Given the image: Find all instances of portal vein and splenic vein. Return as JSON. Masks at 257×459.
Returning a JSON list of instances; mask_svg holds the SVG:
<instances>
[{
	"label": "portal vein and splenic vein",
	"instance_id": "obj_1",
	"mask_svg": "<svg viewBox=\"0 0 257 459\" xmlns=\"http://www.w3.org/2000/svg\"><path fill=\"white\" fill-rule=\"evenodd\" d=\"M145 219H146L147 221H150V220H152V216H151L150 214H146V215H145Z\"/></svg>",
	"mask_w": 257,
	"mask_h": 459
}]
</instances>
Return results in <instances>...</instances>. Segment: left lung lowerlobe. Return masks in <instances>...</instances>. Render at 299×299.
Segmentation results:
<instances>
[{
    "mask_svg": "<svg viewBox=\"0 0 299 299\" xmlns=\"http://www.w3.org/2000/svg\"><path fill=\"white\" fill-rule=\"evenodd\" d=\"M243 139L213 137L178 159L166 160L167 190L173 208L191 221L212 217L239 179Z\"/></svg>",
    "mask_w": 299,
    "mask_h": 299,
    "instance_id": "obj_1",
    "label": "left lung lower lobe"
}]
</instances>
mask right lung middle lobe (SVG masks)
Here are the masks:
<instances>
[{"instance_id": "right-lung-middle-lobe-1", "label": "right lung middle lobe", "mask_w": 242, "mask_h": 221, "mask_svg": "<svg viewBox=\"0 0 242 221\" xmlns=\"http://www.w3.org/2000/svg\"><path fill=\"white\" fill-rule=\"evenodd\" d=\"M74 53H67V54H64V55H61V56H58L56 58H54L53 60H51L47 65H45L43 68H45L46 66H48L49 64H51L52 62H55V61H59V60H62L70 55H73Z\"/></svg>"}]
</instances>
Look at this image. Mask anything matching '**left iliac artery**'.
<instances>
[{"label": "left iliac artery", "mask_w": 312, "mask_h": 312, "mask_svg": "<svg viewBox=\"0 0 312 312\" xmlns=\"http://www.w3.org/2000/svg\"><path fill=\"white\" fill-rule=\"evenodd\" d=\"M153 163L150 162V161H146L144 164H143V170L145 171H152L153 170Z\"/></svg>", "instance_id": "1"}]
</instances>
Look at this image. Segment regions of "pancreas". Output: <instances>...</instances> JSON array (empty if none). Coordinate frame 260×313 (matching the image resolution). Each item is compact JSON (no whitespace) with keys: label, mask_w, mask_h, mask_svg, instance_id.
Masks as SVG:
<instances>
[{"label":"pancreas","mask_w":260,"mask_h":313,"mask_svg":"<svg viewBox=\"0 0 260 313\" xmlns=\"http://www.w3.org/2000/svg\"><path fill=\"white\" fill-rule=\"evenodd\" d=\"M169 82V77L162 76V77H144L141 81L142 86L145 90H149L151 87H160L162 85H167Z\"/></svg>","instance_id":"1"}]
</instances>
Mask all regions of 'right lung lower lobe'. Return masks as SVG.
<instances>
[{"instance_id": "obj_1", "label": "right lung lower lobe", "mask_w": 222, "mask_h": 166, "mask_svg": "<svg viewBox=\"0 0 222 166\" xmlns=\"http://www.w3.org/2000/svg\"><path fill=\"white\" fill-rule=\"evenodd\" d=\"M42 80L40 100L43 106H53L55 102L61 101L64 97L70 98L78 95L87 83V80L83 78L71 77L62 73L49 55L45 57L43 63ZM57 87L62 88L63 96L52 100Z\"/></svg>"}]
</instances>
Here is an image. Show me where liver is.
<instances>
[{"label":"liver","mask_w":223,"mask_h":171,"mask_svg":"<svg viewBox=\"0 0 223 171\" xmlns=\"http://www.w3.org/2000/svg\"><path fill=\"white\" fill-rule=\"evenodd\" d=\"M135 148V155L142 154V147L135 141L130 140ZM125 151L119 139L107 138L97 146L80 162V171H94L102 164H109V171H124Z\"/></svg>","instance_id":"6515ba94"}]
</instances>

§ §

* YOUR GOAL
Output exactly the lines of the data that run from the one containing "Mask all regions" to the very last line, and no others.

* OUTPUT OF THE TASK
Mask all regions of 'right lung lower lobe'. Return masks as SVG.
<instances>
[{"instance_id": "obj_1", "label": "right lung lower lobe", "mask_w": 222, "mask_h": 166, "mask_svg": "<svg viewBox=\"0 0 222 166\" xmlns=\"http://www.w3.org/2000/svg\"><path fill=\"white\" fill-rule=\"evenodd\" d=\"M42 80L40 100L43 106H53L55 102L61 101L64 97L70 98L78 95L87 83V80L83 78L71 77L62 73L49 55L45 57L43 63ZM57 87L62 88L63 96L52 100Z\"/></svg>"}]
</instances>
Here is an image. Show me where liver is.
<instances>
[{"label":"liver","mask_w":223,"mask_h":171,"mask_svg":"<svg viewBox=\"0 0 223 171\" xmlns=\"http://www.w3.org/2000/svg\"><path fill=\"white\" fill-rule=\"evenodd\" d=\"M135 148V155L142 154V147L135 141L130 140ZM125 151L119 139L107 138L97 146L80 162V171H94L102 164H109V171H124Z\"/></svg>","instance_id":"6515ba94"}]
</instances>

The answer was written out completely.